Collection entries
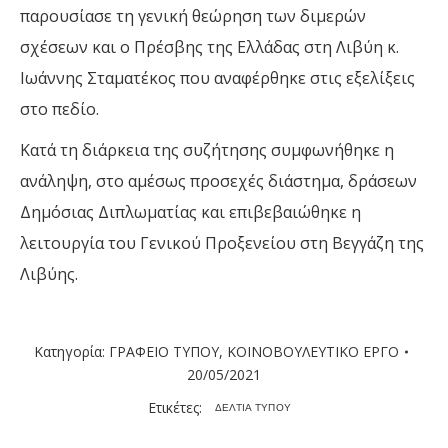
παρουσίασε τη γενική θεώρηση των διμερών
σχέσεων και ο Πρέσβης της Ελλάδας στη Λιβύη κ.
Ιωάννης Σταματέκος που αναφέρθηκε στις εξελίξεις
στο πεδίο.
Κατά τη διάρκεια της συζήτησης συμφωνήθηκε η
ανάληψη, στο αμέσως προσεχές διάστημα, δράσεων
Δημόσιας Διπλωματίας και επιβεβαιώθηκε η
λειτουργία του Γενικού Προξενείου στη Βεγγάζη της
Λιβύης.
Κατηγορία:
ΓΡΑΦΕΙΟ ΤΥΠΟΥ
,
ΚΟΙΝΟΒΟΥΛΕΥΤΙΚΟ ΕΡΓΟ
20/05/2021
Ετικέτες:
ΔΕΛΤΙΑ ΤΥΠΟΥ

Exercise: Without the pictures, extract every entry verbatim.

Finished task:
παρουσίασε τη γενική θεώρηση των διμερών
σχέσεων και ο Πρέσβης της Ελλάδας στη Λιβύη κ.
Ιωάννης Σταματέκος που αναφέρθηκε στις εξελίξεις
στο πεδίο.
Κατά τη διάρκεια της συζήτησης συμφωνήθηκε η
ανάληψη, στο αμέσως προσεχές διάστημα, δράσεων
Δημόσιας Διπλωματίας και επιβεβαιώθηκε η
λειτουργία του Γενικού Προξενείου στη Βεγγάζη της
Λιβύης.
Κατηγορία:
ΓΡΑΦΕΙΟ ΤΥΠΟΥ
,
ΚΟΙΝΟΒΟΥΛΕΥΤΙΚΟ ΕΡΓΟ
20/05/2021
Ετικέτες:
ΔΕΛΤΙΑ ΤΥΠΟΥ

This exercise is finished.